(Collected data)
-- Opening Marker --

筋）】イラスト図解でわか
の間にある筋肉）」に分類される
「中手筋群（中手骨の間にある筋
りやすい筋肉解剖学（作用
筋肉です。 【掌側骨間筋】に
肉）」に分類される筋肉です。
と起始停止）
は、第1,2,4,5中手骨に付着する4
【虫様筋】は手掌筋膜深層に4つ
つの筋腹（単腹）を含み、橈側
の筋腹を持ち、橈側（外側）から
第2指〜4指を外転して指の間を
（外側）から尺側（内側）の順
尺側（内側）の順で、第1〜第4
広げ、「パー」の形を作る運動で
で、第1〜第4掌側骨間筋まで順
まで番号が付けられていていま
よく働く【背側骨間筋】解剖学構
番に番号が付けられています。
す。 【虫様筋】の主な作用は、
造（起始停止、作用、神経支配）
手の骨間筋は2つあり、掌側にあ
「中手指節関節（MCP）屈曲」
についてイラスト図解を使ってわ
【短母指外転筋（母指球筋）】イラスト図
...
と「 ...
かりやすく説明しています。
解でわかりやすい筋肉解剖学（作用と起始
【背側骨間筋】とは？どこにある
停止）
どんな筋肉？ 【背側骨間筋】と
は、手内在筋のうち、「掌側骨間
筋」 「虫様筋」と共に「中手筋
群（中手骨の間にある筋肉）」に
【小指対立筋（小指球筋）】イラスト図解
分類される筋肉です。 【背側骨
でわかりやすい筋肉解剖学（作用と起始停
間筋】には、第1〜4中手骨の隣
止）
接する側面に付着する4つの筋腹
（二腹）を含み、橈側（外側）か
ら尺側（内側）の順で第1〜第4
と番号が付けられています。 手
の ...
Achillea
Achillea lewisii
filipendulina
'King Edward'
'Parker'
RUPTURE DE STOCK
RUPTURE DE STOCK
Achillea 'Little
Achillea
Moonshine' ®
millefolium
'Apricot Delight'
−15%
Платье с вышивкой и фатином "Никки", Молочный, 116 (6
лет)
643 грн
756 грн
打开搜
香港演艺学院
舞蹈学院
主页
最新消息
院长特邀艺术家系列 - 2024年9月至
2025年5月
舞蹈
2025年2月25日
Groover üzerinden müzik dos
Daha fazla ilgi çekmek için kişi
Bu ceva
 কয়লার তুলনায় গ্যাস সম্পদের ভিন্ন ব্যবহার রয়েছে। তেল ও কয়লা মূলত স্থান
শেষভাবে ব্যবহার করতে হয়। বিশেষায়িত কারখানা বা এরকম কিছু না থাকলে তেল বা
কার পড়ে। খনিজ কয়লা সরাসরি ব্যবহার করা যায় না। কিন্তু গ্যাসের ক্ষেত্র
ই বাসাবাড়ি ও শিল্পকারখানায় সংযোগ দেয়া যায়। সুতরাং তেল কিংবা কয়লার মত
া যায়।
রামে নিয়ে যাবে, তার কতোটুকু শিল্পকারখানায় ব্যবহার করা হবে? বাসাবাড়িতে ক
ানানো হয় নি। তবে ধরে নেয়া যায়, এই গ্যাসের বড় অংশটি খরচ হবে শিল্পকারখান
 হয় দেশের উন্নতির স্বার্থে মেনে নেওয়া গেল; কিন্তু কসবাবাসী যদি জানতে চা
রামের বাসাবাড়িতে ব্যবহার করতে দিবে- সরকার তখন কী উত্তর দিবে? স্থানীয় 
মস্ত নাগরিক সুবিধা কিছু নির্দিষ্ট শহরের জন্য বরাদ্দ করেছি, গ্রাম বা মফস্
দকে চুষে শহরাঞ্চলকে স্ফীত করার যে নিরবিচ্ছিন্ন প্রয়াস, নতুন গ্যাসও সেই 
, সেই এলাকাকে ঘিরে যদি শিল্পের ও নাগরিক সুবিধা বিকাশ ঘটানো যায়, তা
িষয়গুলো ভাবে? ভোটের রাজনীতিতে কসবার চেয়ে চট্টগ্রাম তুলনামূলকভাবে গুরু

-- Closing Marker --

Task to complete
Return only those lines of the records that contain the string "背側骨間筋".

Reply to the exercise
よく働く【背側骨間筋】解剖学構
【背側骨間筋】とは？どこにある
どんな筋肉？ 【背側骨間筋】と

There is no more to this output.